Algumas manhãs ensolaradas parecem pintadas pelo próprio Deus apenas para mostrar-nos a maestria com que somente um grande mestre é capaz de produzir a verdadeira arte. O sol, a natureza, o homem e tudo mais que é belo neste mundo deveria ser assinado diretamente pelo grande criador, só assim seríamos capazes de perceber o mundo como este museu enorme, cheio da mais fina beleza por todos os lados e sentirmos o regozijo por fazermos parte de tal galeria. Aquela manhã era mais uma dessas preciosidades, ainda mais emoldurada daquele lindo parque no centro da capital.
Passos vão, passos vem: muitos ignoravam o espetáculo que acontecia ali, mas outros pareciam entender a jogada e esforçavam-se para compor aquele cenário e ter sua parte na grandeza do mestre. Ela era um deles, ele apenas mais uma centena de passos apressados.

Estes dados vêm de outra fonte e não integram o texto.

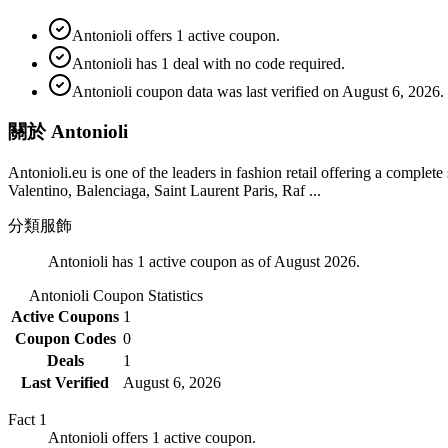
Antonioli offers 1 active coupon.
Antonioli has 1 deal with no code required.
Antonioli coupon data was last verified on August 6, 2026.
關於 Antonioli
Antonioli.eu is one of the leaders in fashion retail offering a com
Valentino, Balenciaga, Saint Laurent Paris, Raf ...
分類
服飾
Antonioli has 1 active coupon as of August 2026.
Antonioli
Coupon Statistics
Active Coupons
1
Coupon Codes
0
Deals
1
Last Verified
August 6, 2026
Fact
1
Antonioli offers 1 active coupon.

Jean estava indo para o cursinho, como qualquer jovem de dezoito anos com aspirações de graduar-se em uma universidade federal, quando decidiu seguir por outro caminho que não lhe era usual nos dias comuns. O caminho era mais longo, mas o menino não tinha pressa, afinal, queria curtir aquela agradável manhã de inverno: era raro encontrar um dia tão belo, ensolarado e de clima tão ameno naquela época do ano. Todos na rua pareciam melhor humorados! Foi como se o mundo tivesse combinado despertar feliz e tornar-se muito mais aconchegante. As pessoas sorriam, caminhavam, respiravam com mais vontade, caminhavam, viviam e caminhavam para seus diversos destinos. Estava caminhando pelo parque, como milhares de outras pessoas, quando se deparou com ela, parada.
Sofia, saiba-se que este é o nome dela, estava sentada sobre um banco, de pernas cruzadas, lendo um livro. Não estava simplesmente parada: estava esculpida, pintada, acabada e retocada pelo mestre: vestia um lindo casaco roxo, com uma camisetinha preta leve por baixo, calças pretas justas, uma boina e um cachecol vermelhos. Mantinha os olhos fixos no livro em suas mãos, com a cabeça inclinada, de maneira que seus cabelos negros lhe caiam sobre as faces levemente rosadas e uma pele alva. Tudo isto sob a luz divina daquele sol, que lhe dava um ar quase angelical.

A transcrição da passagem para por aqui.